Friday, March 29, 2013

There is something I have to tell you by Madhubashini Ratnayake

 To write a long novel needs skill, dedication, commitment and most of all a good long story to tell. Certainly Madhubashini Ratnayake has proved that she has enough of the first three and the Gratiaen judges thought she has enough of the last component, after all they awarded her the Gratiaen Prize for 2011 awarded in 2012 but I am not sure that she succeeded.
There is Something I have to Tell You is a fabulous title. The story is woven around a few characters, the walauwe son, the servant's son, the samanera living in the temple next door, the girl next door, the university rich kid, the revolutionaries, etc etc. Nothing we haven't read about before. But a good story can take an old theme and make you see it with new eyes. A good story can weave a fabric around your imagination filled with the colours and sounds of the writer's skill. Has Madhubashini Ratnayake done that? I am not sure. There is a story certainly, and it is a familiar story, nothing unusual, it talks about all the issues we as a country have gone through. But perhaps as happens to many first novelists they want to talk about everything that has happened in our entire history. If they could bring Vijaya's arrival into a modern novel as well, they would. So the novel is set during a time of post independence but there is constant reference to the pre-independence struggle as well as the ills of colonialism. Then we have the lean years, the JVP struggle and the LTTE (not dwelt on much but referred to). We have Sinhala nationalism, and Sinhala chauvinism, and the sane voices that to my mind didn't hold true. It was too much a nod to political correctness a token reminder of how things should be. But despite my misgivings and my holding back of praise, it is a novel that I would recommend one reads.

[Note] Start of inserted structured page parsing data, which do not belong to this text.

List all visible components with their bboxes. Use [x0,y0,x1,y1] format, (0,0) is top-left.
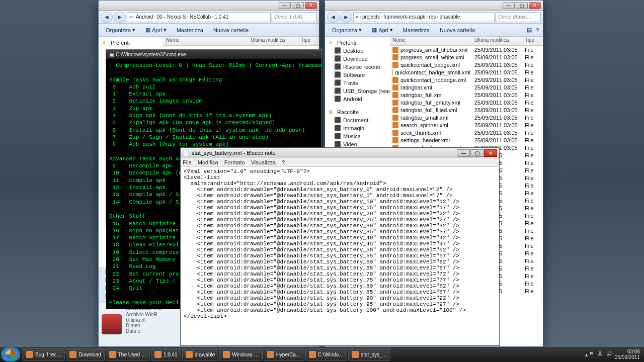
breadcrumb-segment[interactable]: drawable [440,14,460,20]
sidebar-item[interactable]: ⬛Risorse recenti [327,63,388,71]
sidebar-item[interactable]: ⬛Travis [327,79,388,87]
close-button[interactable]: ✕ [529,2,541,9]
breadcrumb-segment[interactable]: projects [362,14,380,20]
favorites-header[interactable]: ★Preferiti [101,39,162,47]
sidebar-item[interactable]: ⬛Android [327,95,388,103]
show-hidden-icon[interactable]: ▴ [585,352,588,357]
file-row[interactable]: seek_thumb.xml25/09/2011 03:05File [390,129,543,136]
column-headers[interactable]: Nome Ultima modifica Tipo [390,37,543,46]
search-input[interactable]: Cerca drawa… [496,12,541,22]
sidebar-item[interactable]: ⬛Musica [327,132,388,140]
file-row[interactable]: search_spinner.xml25/09/2011 03:05File [390,121,543,129]
cmd-titlebar[interactable]: ▣C:\Windows\system32\cmd.exe — [106,50,321,59]
app-icon [154,351,162,358]
sidebar-item[interactable]: ⬛USB_Storage (readyshare) [327,87,388,95]
titlebar[interactable]: — ▢ ✕ [99,1,319,11]
breadcrumb-segment[interactable]: framework-res.apk [383,14,425,20]
file-row[interactable]: quickcontact_badge.xml25/09/2011 03:05Fi… [390,61,543,68]
organize-button[interactable]: Organizza ▾ [328,26,366,34]
breadcrumb-segment[interactable]: res [429,14,436,20]
file-row[interactable]: progress_small_titlebar.xml25/09/2011 03… [390,46,543,53]
organize-button[interactable]: Organizza ▾ [102,26,139,34]
maximize-button[interactable]: ▢ [470,149,484,157]
sidebar-item[interactable]: ⬛Download [327,55,388,63]
file-row[interactable]: ratingbar.xml25/09/2011 03:05File [390,83,543,91]
open-button[interactable]: ▦ Apri ▾ [141,26,171,34]
volume-icon[interactable]: 🔊 [606,351,613,358]
help-button[interactable]: ? [535,26,540,34]
sidebar-item[interactable]: ⬛Immagini [327,124,388,132]
libraries-header[interactable]: ▣Raccolte [327,108,388,116]
minimize-button[interactable]: — [503,2,515,9]
xml-file-icon [392,92,398,98]
file-row[interactable]: ratingbar_full_empty.xml25/09/2011 03:05… [390,99,543,106]
back-button[interactable]: ◄ [101,12,113,23]
clock[interactable]: 03:06 25/09/2011 [615,349,640,360]
file-row[interactable]: ratingbar_full.xml25/09/2011 03:05File [390,91,543,99]
breadcrumb-segment[interactable]: « [356,14,359,20]
open-button[interactable]: ▦ Apri ▾ [368,26,397,34]
close-button[interactable]: ✕ [305,2,317,9]
file-row[interactable]: settings_header.xml25/09/2011 03:05File [390,136,543,144]
new-folder-button[interactable]: Nuova cartella [209,26,253,34]
search-input[interactable]: Cerca 1.0.41 [272,12,317,22]
xml-file-icon [392,122,398,128]
taskbar-item[interactable]: Windows … [219,348,262,361]
taskbar-item[interactable]: HyperCa… [264,348,304,361]
xml-file-icon [392,77,398,83]
file-row[interactable]: quickcontact_badge_small.xml25/09/2011 0… [390,68,543,76]
back-button[interactable]: ◄ [327,12,339,23]
sidebar-item[interactable]: ⬛Documenti [327,116,388,124]
breadcrumb-segment[interactable]: 00 - Nexus S [157,14,186,20]
taskbar-item[interactable]: The Used … [106,348,150,361]
taskbar-item[interactable]: Bug if rec… [23,348,65,361]
menu-item[interactable]: ? [282,159,285,165]
view-button[interactable]: ▤ [526,26,533,34]
start-button[interactable] [1,347,20,361]
close-button[interactable]: ✕ [484,149,497,157]
breadcrumb-segment[interactable]: « [129,14,132,20]
taskbar-item[interactable]: drawable [182,348,219,361]
breadcrumb-segment[interactable]: 1.0.41 [214,14,228,20]
burn-button[interactable]: Masterizza [399,26,434,34]
file-row[interactable]: progress_small_white.xml25/09/2011 03:05… [390,53,543,61]
system-tray[interactable]: ▴ ⚑ 🖧 🔊 03:06 25/09/2011 [582,349,643,360]
app-icon [267,351,274,358]
file-row[interactable]: ratingbar_small.xml25/09/2011 03:05File [390,114,543,121]
app-icon [186,351,193,358]
sidebar-item[interactable]: ⬛Desktop [327,47,388,55]
notepad-textarea[interactable]: <?xml version="1.0" encoding="UTF-8"?> <… [181,167,499,345]
maximize-button[interactable]: ▢ [292,2,304,9]
notepad-menu: FileModificaFormatoVisualizza? [181,158,499,167]
taskbar-item[interactable]: C:\Windo… [305,348,347,361]
titlebar[interactable]: — ▢ ✕ [325,1,543,11]
forward-button[interactable]: ► [340,12,352,23]
sidebar-item[interactable]: ⬛Software [327,71,388,79]
address-bar[interactable]: « › projects › framework-res.apk › res ›… [353,12,495,22]
file-row[interactable]: quickcontact_nobadge.xml25/09/2011 03:05… [390,76,543,83]
breadcrumb-segment[interactable]: NSCollab [190,14,211,20]
address-bar[interactable]: « › Android › 00 - Nexus S › NSCollab › … [127,12,271,22]
burn-button[interactable]: Masterizza [173,26,207,34]
favorites-header[interactable]: ★Preferiti [327,39,388,47]
menu-item[interactable]: Formato [224,159,245,165]
column-headers[interactable]: Nome Ultima modifica Tipo [164,37,319,46]
menu-item[interactable]: Visualizza [251,159,276,165]
notepad-titlebar[interactable]: 📄stat_sys_battery.xml - Blocco note — ▢ … [181,148,499,158]
menu-item[interactable]: Modifica [198,159,218,165]
network-icon[interactable]: 🖧 [598,351,605,358]
file-row[interactable]: ratingbar_full_filled.xml25/09/2011 03:0… [390,106,543,114]
minimize-button[interactable]: — [279,2,291,9]
taskbar-item[interactable]: 1.0.41 [151,348,181,361]
maximize-button[interactable]: ▢ [516,2,528,9]
menu-item[interactable]: File [183,159,192,165]
flag-icon[interactable]: ⚑ [589,351,596,358]
minimize-button[interactable]: — [457,149,470,157]
taskbar-item[interactable]: stat_sys_… [348,348,390,361]
new-folder-button[interactable]: Nuova cartella [436,26,479,34]
taskbar-item[interactable]: Download [66,348,104,361]
minimize-button[interactable]: — [313,52,318,57]
xml-file-icon [392,62,398,68]
forward-button[interactable]: ► [114,12,126,23]
breadcrumb-segment[interactable]: Android [136,14,153,20]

We have expected much from Madhubashini Ratnayake, she has given us some collections of stories that have received good reviews, so I was expecting a wonderful novel. It is a novel that could have been wonderful but is not. It could have done with much editing. In fact editing down. Five lines cut out of every ten, would have made it stronger and tighter and faster. It could have done with a spellcheck as well. It was a novel that I took a long time to finish and I would lose interest in it half way, which is not a good trait for a novel. It is certainly not an easy read. But I emphasise again, it is worth reading, because in my mind it deals with serious issues by a writer who is the backbone of the Sinhala middle class. . To me I saw the novel as a door into the writer's mind and others like her, of what they think of their own country and how they feel, truly feel about where their country is headed. She definitely has something to tell us but perhaps she could have done it better.